Grand Slam doubles results
- Australian Open: 2R (2019, 2020, 2023, 2025, 2026)
- French Open: 2R (2019, 2020, 2025)
- Wimbledon: 2R (2021, 2022)
- US Open: 2R (2018, 2019, 2021, 2022)

Grand Slam mixed doubles results
- Wimbledon: 1R (2021)
- US Open: 1R (2013, 2021)

= Sabrina Santamaria =

American tennis player (born 1993)

Sabrina Ashley Vida Santamaria (born February 24, 1993) is an American tennis player who specializes in doubles. She has a career-high doubles ranking of No. 52, achieved on 30 March 2026 and a best singles ranking of No. 384, achieved in June 2016.

==College==
Santamaria graduated from the University of Southern California in 2015 with a degree in International Relations. During her collegiate career, she was the 2013 NCAA Doubles Champion alongside Kaitlyn Christian. A 5-time All-American, she was the 2013 Pac-12 Player of the Year and Doubles Team of the Year and achieved a No. 1 national ranking in doubles. She was also the 2013 World University Games silver medalist in singles in Kazan, Russia.

==Professional==
Partnering Kaitlyn Christian, Santamaria won her first WTA 125 doubles title at the 2021 Open de Saint-Malo, defeating Hayley Carter and Luisa Stefani in the final.

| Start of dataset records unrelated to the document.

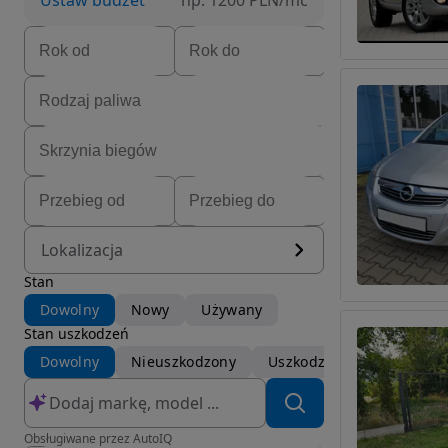
Ustaw budżet
np. 1200 PLN/mc
Lokalizacja
Stan
Dowolny
Nowy
Używany
Stan uszkodzeń
Dowolny
Nieuszkodzony
Uszkodzony
Obsługiwane przez AutoIQ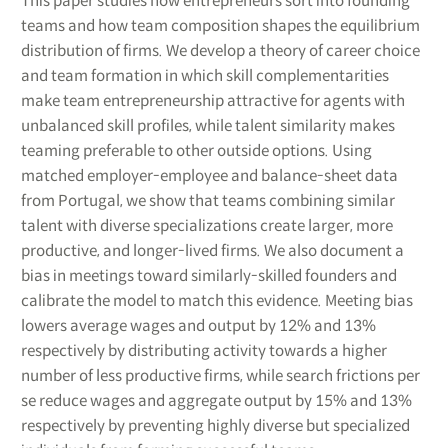
This paper studies how entrepreneurs sort into founding
teams and how team composition shapes the equilibrium
distribution of firms. We develop a theory of career choice
and team formation in which skill complementarities
make team entrepreneurship attractive for agents with
unbalanced skill profiles, while talent similarity makes
teaming preferable to other outside options. Using
matched employer-employee and balance-sheet data
from Portugal, we show that teams combining similar
talent with diverse specializations create larger, more
productive, and longer-lived firms. We also document a
bias in meetings toward similarly-skilled founders and
calibrate the model to match this evidence. Meeting bias
lowers average wages and output by 12% and 13%
respectively by distributing activity towards a higher
number of less productive firms, while search frictions per
se reduce wages and aggregate output by 15% and 13%
respectively by preventing highly diverse but specialized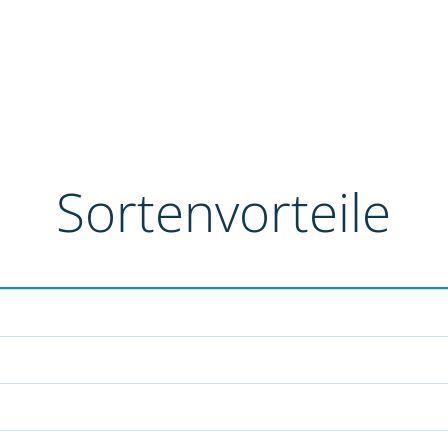
Sortenvorteile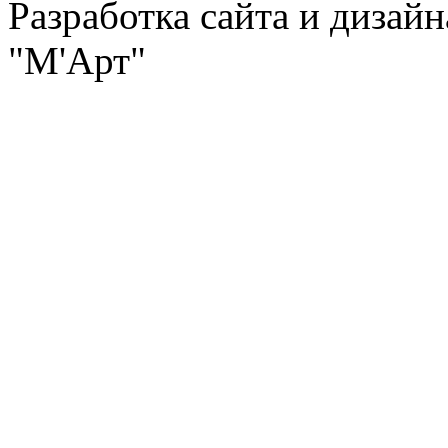
Разработка сайта и дизай
"М'Арт"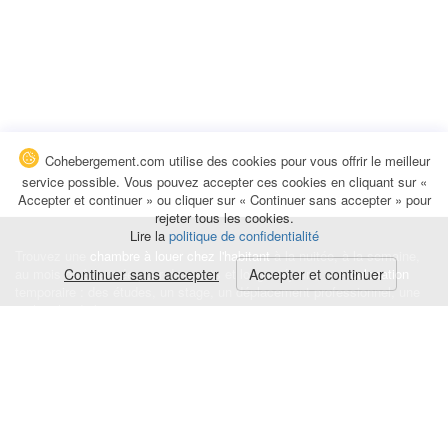
Cohebergement.com utilise des cookies pour vous offrir le meilleur
service possible. Vous pouvez accepter ces cookies en cliquant sur «
Accepter et continuer » ou cliquer sur « Continuer sans accepter » pour
rejeter tous les cookies.
Lire la
politique de confidentialité
Trouvez une
chambre à louer chez l'habitant
à la nuitée, à la semaine,
au mois ou à l'année pour de courts et longs séjours, une
Continuer sans accepter
Accepter et continuer
colocation
temporaire : des études, un stage, un déplacement professionnel, une
recherche de logement.
Événements
|
Blog
|
Avis et commentaires
|
Contact
Louez votre chambre
|
Trouvez un locataire
|
Déposez une alerte
Conditions générales
|
Politique de confidentialité
|
Politique de cookies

She claimed her maiden WTA 250 doubles crown at the 2022 Monterrey Open, playing with Catherine Harrison and overcoming Han Xinyun and Yana Sizikova in the final.

Alongside Sizikova, Santamaria won the doubles at the 2023 Morocco Open with a win in the final against Lidziya Marozava and Ingrid Martins.

Partnering with Dalila Jakupović, she won another doubles title at the WTA 125 2024 Mumbai Open, defeating Arianne Hartono and Prarthana Thombare in the final.
At the WTA 125 Makarska International Championships, Santamaria and Iryna Shymanovich overcame Nao Hibino and Oksana Kalashnikova in a deciding champions tiebreak to win the doubles final and take the title.

Partnering Aleksandra Krunić, Santamaria finished runner-up in the doubles at the 2025 Auckland Open, losing the final to Jiang Xinyu and Wu Fang-hsien. In April 2025, again alongside Krunić, she won the doubles title at the Rouen Open, defeating top seeds Irina Khromacheva and Linda Nosková in the final.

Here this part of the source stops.